● Dataset excerpts
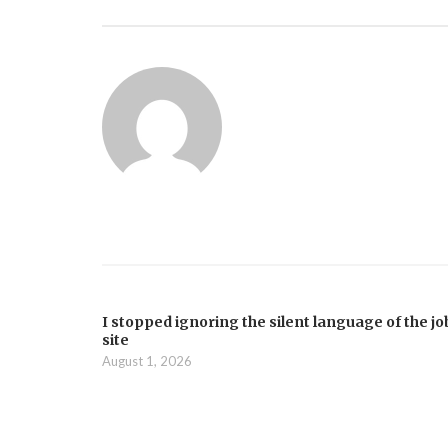
I stopped ignoring the silent language of the jo
site
August 1, 2026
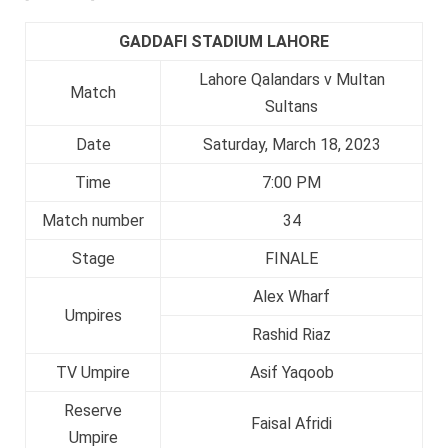
GADDAFI STADIUM LAHORE
Lahore Qalandars v Multan
Match
Sultans
Date
Saturday, March 18, 2023
Time
7:00 PM
Match number
34
Stage
FINALE
Alex Wharf
Umpires
Rashid Riaz
TV Umpire
Asif Yaqoob
Reserve
Faisal Afridi
Umpire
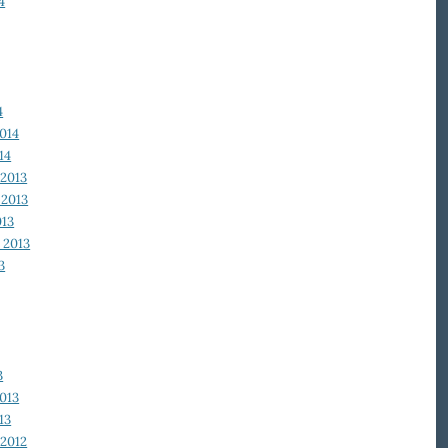
4
4
014
14
2013
2013
013
 2013
3
3
013
13
2012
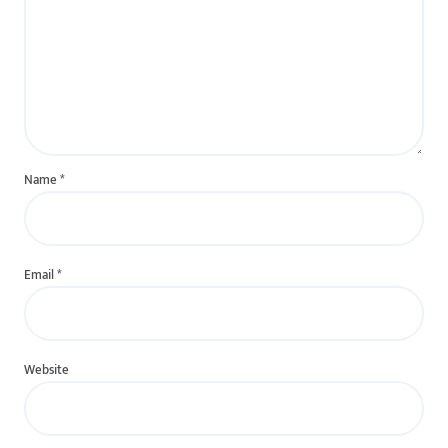
Name
*
Email
*
Website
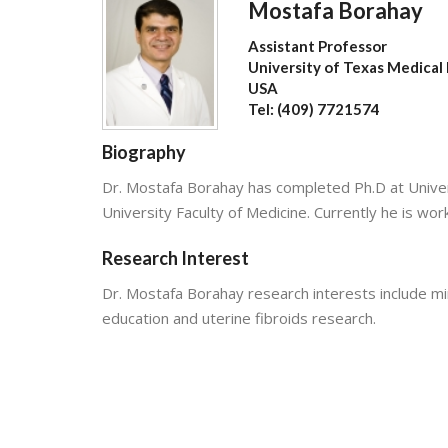
Mostafa Borahay
Assistant Professor
University of Texas Medical
USA
Tel: (409) 7721574
Biography
Dr. Mostafa Borahay has completed Ph.D at Univer
University Faculty of Medicine. Currently he is wo
Research Interest
Dr. Mostafa Borahay research interests include mi
education and uterine fibroids research.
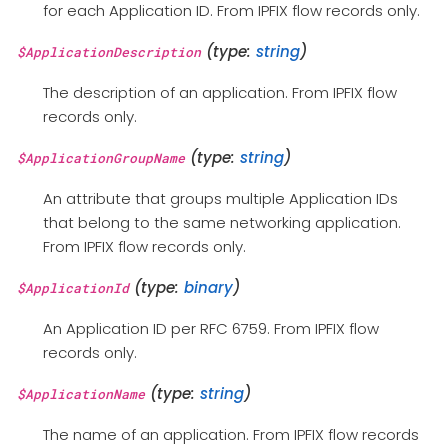
for each Application ID. From IPFIX flow records only.
(type:
string
)
$ApplicationDescription
The description of an application. From IPFIX flow
records only.
(type:
string
)
$ApplicationGroupName
An attribute that groups multiple Application IDs
that belong to the same networking application.
From IPFIX flow records only.
(type:
binary
)
$ApplicationId
An Application ID per RFC 6759. From IPFIX flow
records only.
(type:
string
)
$ApplicationName
The name of an application. From IPFIX flow records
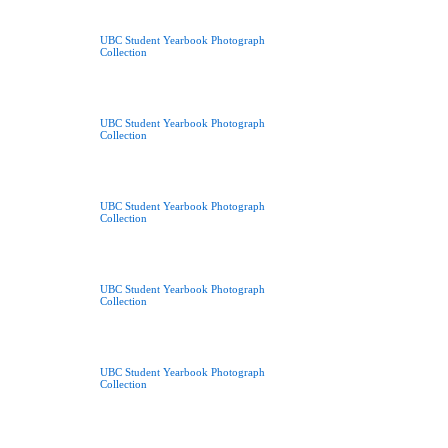
UBC Student Yearbook Photograph
Collection
UBC Student Yearbook Photograph
Collection
UBC Student Yearbook Photograph
Collection
UBC Student Yearbook Photograph
Collection
UBC Student Yearbook Photograph
Collection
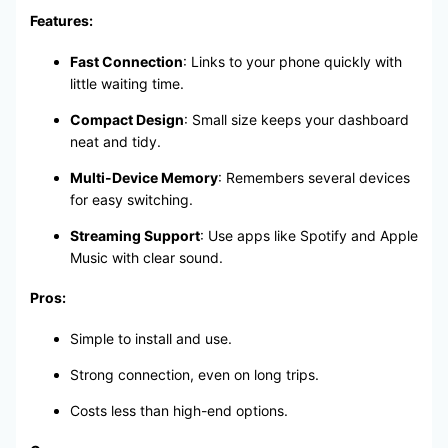
Features:
Fast Connection
: Links to your phone quickly with
little waiting time.
Compact Design
: Small size keeps your dashboard
neat and tidy.
Multi-Device Memory
: Remembers several devices
for easy switching.
Streaming Support
: Use apps like Spotify and Apple
Music with clear sound.
Pros:
Simple to install and use.
Strong connection, even on long trips.
Costs less than high-end options.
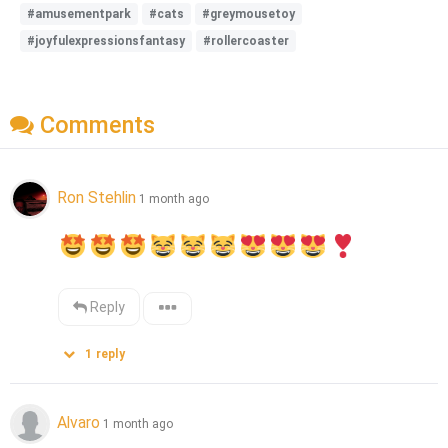
#amusementpark
#cats
#greymousetoy
#joyfulexpressionsfantasy
#rollercoaster
Comments
Ron Stehlin
1 month ago
Reply
1
reply
Alvaro
1 month ago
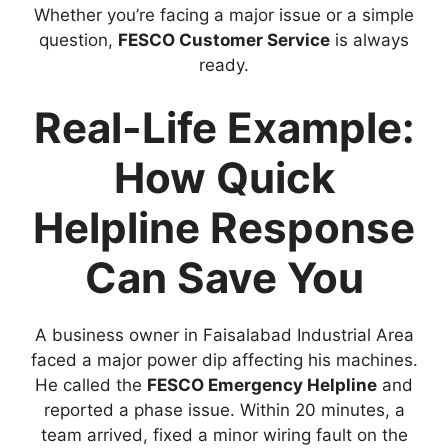
Whether you’re facing a major issue or a simple
question,
FESCO Customer Service
is always
ready.
Real-Life Example:
How Quick
Helpline Response
Can Save You
A business owner in Faisalabad Industrial Area
faced a major power dip affecting his machines.
He called the
FESCO Emergency Helpline
and
reported a phase issue. Within 20 minutes, a
team arrived, fixed a minor wiring fault on the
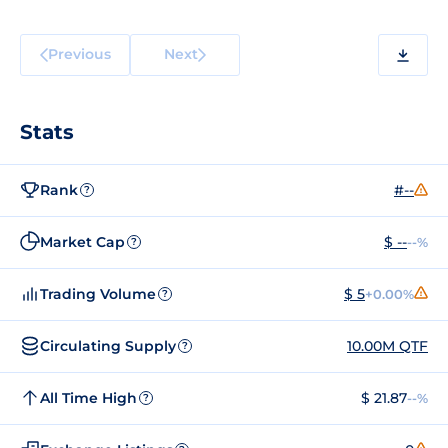
Previous
Next
Stats
Rank
#--
?
Market Cap
$ --
--%
?
Trading Volume
$ 5
+0.00%
?
Circulating Supply
10.00M QTF
?
All Time High
$ 21.87
--%
?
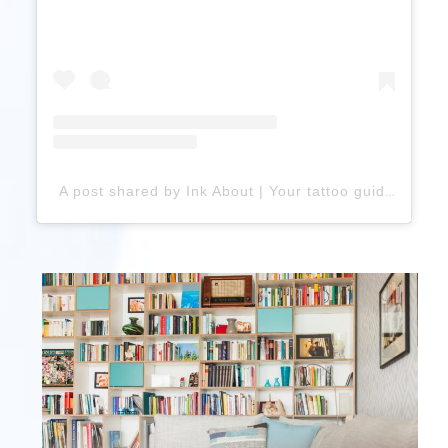
A post shared by Ink About | Your tattoo guide (@ink.about)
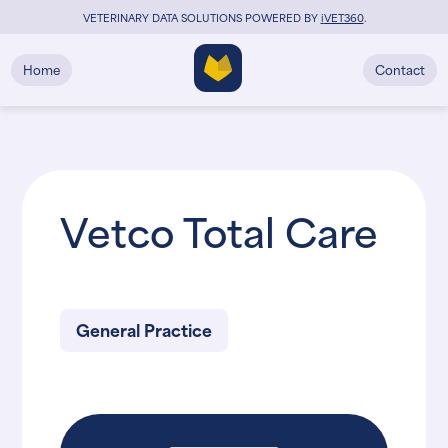
VETERINARY DATA SOLUTIONS POWERED BY
i
VET360
.
Home
Contact
Vetco Total Care
General Practice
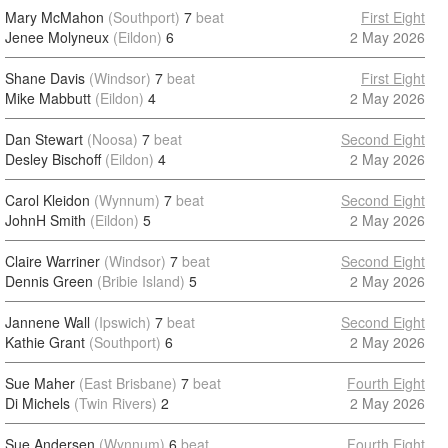
Mary McMahon
(Southport)
7
beat
First Eight
Jenee Molyneux
(Eildon)
6
2 May 2026
Shane Davis
(Windsor)
7
beat
First Eight
Mike Mabbutt
(Eildon)
4
2 May 2026
Dan Stewart
(Noosa)
7
beat
Second Eight
Desley Bischoff
(Eildon)
4
2 May 2026
Carol Kleidon
(Wynnum)
7
beat
Second Eight
JohnH Smith
(Eildon)
5
2 May 2026
Claire Warriner
(Windsor)
7
beat
Second Eight
Dennis Green
(Bribie Island)
5
2 May 2026
Jannene Wall
(Ipswich)
7
beat
Second Eight
Kathie Grant
(Southport)
6
2 May 2026
Sue Maher
(East Brisbane)
7
beat
Fourth Eight
Di Michels
(Twin Rivers)
2
2 May 2026
Sue Andersen
(Wynnum)
6
beat
Fourth Eight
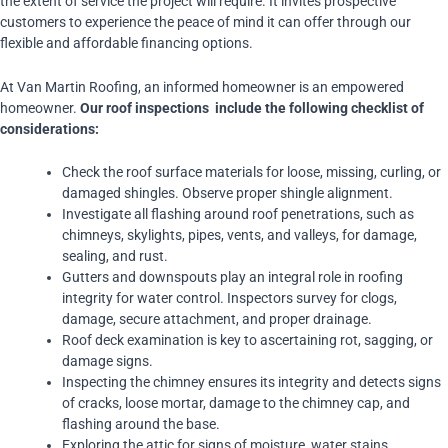
the extent of service the project will require. It invites prospective
customers to experience the peace of mind it can offer through our
flexible and affordable financing options.
At Van Martin Roofing, an informed homeowner is an empowered
homeowner.
Our roof inspections include the following checklist of
considerations:
Check the roof surface materials for loose, missing, curling, or
damaged shingles. Observe proper shingle alignment.
Investigate all flashing around roof penetrations, such as
chimneys, skylights, pipes, vents, and valleys, for damage,
sealing, and rust.
Gutters and downspouts play an integral role in roofing
integrity for water control. Inspectors survey for clogs,
damage, secure attachment, and proper drainage.
Roof deck examination is key to ascertaining rot, sagging, or
damage signs.
Inspecting the chimney ensures its integrity and detects signs
of cracks, loose mortar, damage to the chimney cap, and
flashing around the base.
Exploring the attic for signs of moisture, water stains,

● WHAT YOU HAVE TO DO
Write the records above out again exactly, but not the pictures.

● REPLY TO THE EXERCISE
I stopped ignoring the silent language of the jo
site
August 1, 2026
GADDAFI STADIUM LAHORE
Lahore Qalandars v Multan
Match
Sultans
Date
Saturday, March 18, 2023
Time
7:00 PM
Match number
34
Stage
FINALE
Alex Wharf
Umpires
Rashid Riaz
TV Umpire
Asif Yaqoob
Reserve
Faisal Afridi
Umpire
4
4
014
14
2013
2013
013
 2013
3
3
013
13
2012
Name
*
Email
*
Website
Mostafa Borahay
Assistant Professor
University of Texas Medical
USA
Tel: (409) 7721574
Biography
Dr. Mostafa Borahay has completed Ph.D at Univer
University Faculty of Medicine. Currently he is wo
Research Interest
Dr. Mostafa Borahay research interests include mi
education and uterine fibroids research.
for each Application ID. From IPFIX flow records only.
(type:
string
)
$ApplicationDescription
The description of an application. From IPFIX flow
records only.
(type:
string
)
$ApplicationGroupName
An attribute that groups multiple Application IDs
that belong to the same networking application.
From IPFIX flow records only.
(type:
binary
)
$ApplicationId
An Application ID per RFC 6759. From IPFIX flow
records only.
(type:
string
)
$ApplicationName
The name of an application. From IPFIX flow records
UBC Student Yearbook Photograph
Collection
UBC Student Yearbook Photograph
Collection
UBC Student Yearbook Photograph
Collection
UBC Student Yearbook Photograph
Collection
UBC Student Yearbook Photograph
Collection
Features:
Fast Connection
: Links to your phone quickly with
little waiting time.
Compact Design
: Small size keeps your dashboard
neat and tidy.
Multi-Device Memory
: Remembers several devices
for easy switching.
Streaming Support
: Use apps like Spotify and Apple
Music with clear sound.
Pros:
Simple to install and use.
Strong connection, even on long trips.
Costs less than high-end options.
#amusementpark
#cats
#greymousetoy
#joyfulexpressionsfantasy
#rollercoaster
Comments
Ron Stehlin
1 month ago
Reply
1
reply
Alvaro
1 month ago
Whether you’re facing a major issue or a simple
question,
FESCO Customer Service
is always
ready.
Real-Life Example:
How Quick
Helpline Response
Can Save You
A business owner in Faisalabad Industrial Area
faced a major power dip affecting his machines.
He called the
FESCO Emergency Helpline
and
reported a phase issue. Within 20 minutes, a
team arrived, fixed a minor wiring fault on the
Previous
Next
Stats
Rank
#--
?
Market Cap
$ --
--%
?
Trading Volume
$ 5
+0.00%
?
Circulating Supply
10.00M QTF
?
All Time High
$ 21.87
--%
?
A post shared by Ink About | Your tattoo guide (@ink.about)
VETERINARY DATA SOLUTIONS POWERED BY
i
VET360
.
Home
Contact
Vetco Total Care
General Practice
Mary McMahon
(Southport)
7
beat
First Eight
Jenee Molyneux
(Eildon)
6
2 May 2026
Shane Davis
(Windsor)
7
beat
First Eight
Mike Mabbutt
(Eildon)
4
2 May 2026
Dan Stewart
(Noosa)
7
beat
Second Eight
Desley Bischoff
(Eildon)
4
2 May 2026
Carol Kleidon
(Wynnum)
7
beat
Second Eight
JohnH Smith
(Eildon)
5
2 May 2026
Claire Warriner
(Windsor)
7
beat
Second Eight
Dennis Green
(Bribie Island)
5
2 May 2026
Jannene Wall
(Ipswich)
7
beat
Second Eight
Kathie Grant
(Southport)
6
2 May 2026
Sue Maher
(East Brisbane)
7
beat
Fourth Eight
Di Michels
(Twin Rivers)
2
2 May 2026
Sue Andersen
(Wynnum)
6
beat
Fourth Eight
the extent of service the project will require. It invites prospective
customers to experience the peace of mind it can offer through our
flexible and affordable financing options.
At Van Martin Roofing, an informed homeowner is an empowered
homeowner.
Our roof inspections include the following checklist of
considerations:
Check the roof surface materials for loose, missing, curling, or
damaged shingles. Observe proper shingle alignment.
Investigate all flashing around roof penetrations, such as
chimneys, skylights, pipes, vents, and valleys, for damage,
sealing, and rust.
Gutters and downspouts play an integral role in roofing
integrity for water control. Inspectors survey for clogs,
damage, secure attachment, and proper drainage.
Roof deck examination is key to ascertaining rot, sagging, or
damage signs.
Inspecting the chimney ensures its integrity and detects signs
of cracks, loose mortar, damage to the chimney cap, and
flashing around the base.
Exploring the attic for signs of moisture, water stains,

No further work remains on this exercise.